In determining whether a complaint fails to state a claim, the Court uses the same pleading standard used under Federal Rule of Civil Procedure 8(a). A complaint must contain “a short and plain statement of the claim showing that the pleader is entitled to relief. . . .” Fed.R.Civ.P. 8(a)(2). Detailed factual allegations are not required, but “[t]hreadbare recitals of the elements of a cause of action, supported by mere conclusory statements, do not suffice.” Ashcroft v. Iqbal, 556 U.S. 662, 678 (2009) (citing Bell Atlantic Corp. v. Twombly, 550 U.S. 544, 555 (2007)).

In reviewing the pro se complaint, the Court is to liberally construe the pleadings and accept as true all factual allegations contained in the complaint. Erickson v. Pardus, 551 U.S. 89, 94 (2007).

II. ALLEGATIONS IN COMPLAINT

The Court accepts Plaintiff's allegations in the complaint as true only for the purpose of the sua sponte screening requirement under 28 U.S.C. § 1915.

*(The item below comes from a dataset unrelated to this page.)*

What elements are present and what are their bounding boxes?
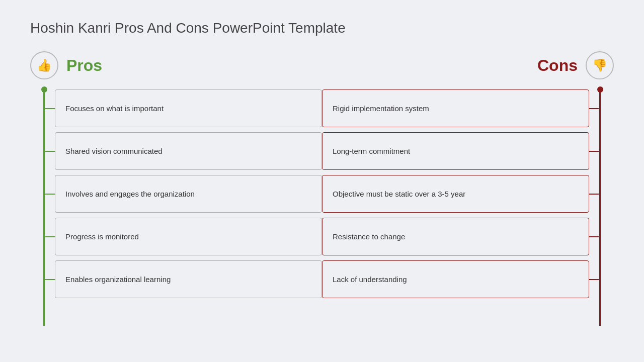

Plaintiff brings this action against Rushmore Loan Management Services on the basis of federal question and diversity jurisdiction. (Compl. 3, 4.) Plaintiff alleges that he is a citizen of California and that Rushmore Loan Management Services is a corporation under the laws of Texas with its principal place of business in Texas. (Id.) Plaintiff alleges that due to the mortgage disaster around 2011 the note and deed of trust have taken “divergent paths” causing a cloud on the title to property at 74507 Letzring Lane in Bakersfield, California. (Id. at 4.) Plaintiff has been suffering from prostate and spinal cancer for the past year and has been in and out of surgery, chemotherapy, radiation treatment, and on heavy pain medication. (Id.) Plaintiff contends that there have been improper mortgage company procedures, both servicing through an independent broker and otherwise, and improper noticing of the mortgage note and deed activities. (Id. at 4-5.) He asserts that due to the cloud on the title of the property there is no definitive claim of ownership of the note because of the divergent paths taken by the note and deed of trust. (Id. at 5.) Plaintiff asserts that since there is no valid trustee deed Defendant's claim to the property is null and void. (Id.)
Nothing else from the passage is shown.